§ Action item: Pictures excluded, return the lines below from the first through the line holding "consideration as well".

[Saved entries]
________

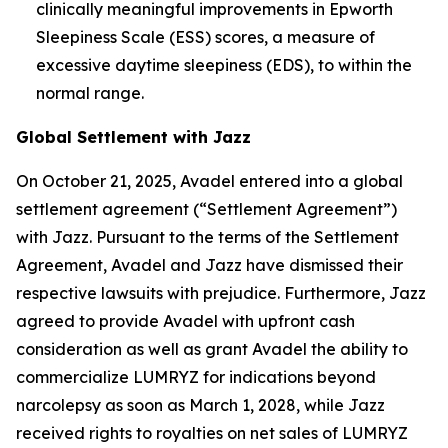
clinically meaningful improvements in Epworth
Sleepiness Scale (ESS) scores, a measure of
excessive daytime sleepiness (EDS), to within the
normal range.
Global Settlement with Jazz
On October 21, 2025, Avadel entered into a global
settlement agreement (“Settlement Agreement”)
with Jazz. Pursuant to the terms of the Settlement
Agreement, Avadel and Jazz have dismissed their
respective lawsuits with prejudice. Furthermore, Jazz
agreed to provide Avadel with upfront cash
consideration as well as grant Avadel the ability to
commercialize LUMRYZ for indications beyond
narcolepsy as soon as March 1, 2028, while Jazz
received rights to royalties on net sales of LUMRYZ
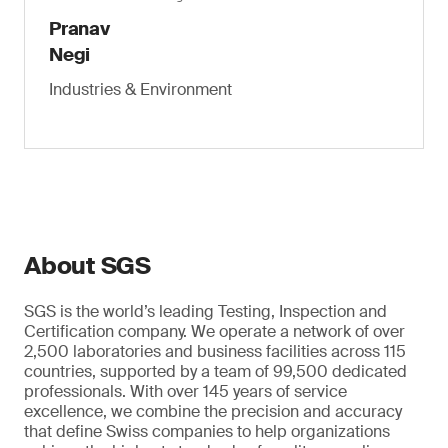
Pranav
Negi
Industries & Environment
About SGS
SGS is the world’s leading Testing, Inspection and
Certification company. We operate a network of over
2,500 laboratories and business facilities across 115
countries, supported by a team of 99,500 dedicated
professionals. With over 145 years of service
excellence, we combine the precision and accuracy
that define Swiss companies to help organizations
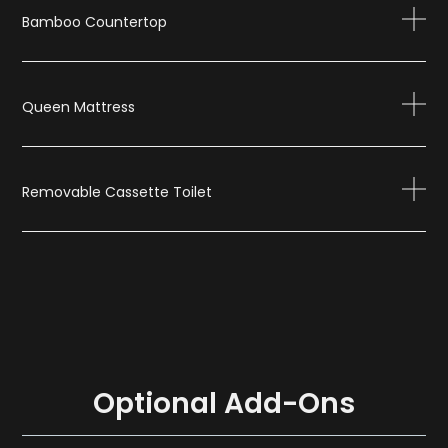
Bamboo Countertop
Queen Mattress
Removable Cassette Toilet
Optional Add-Ons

________

§ Task result:
clinically meaningful improvements in Epworth
Sleepiness Scale (ESS) scores, a measure of
excessive daytime sleepiness (EDS), to within the
normal range.
Global Settlement with Jazz
On October 21, 2025, Avadel entered into a global
settlement agreement (“Settlement Agreement”)
with Jazz. Pursuant to the terms of the Settlement
Agreement, Avadel and Jazz have dismissed their
respective lawsuits with prejudice. Furthermore, Jazz
agreed to provide Avadel with upfront cash
consideration as well as grant Avadel the ability to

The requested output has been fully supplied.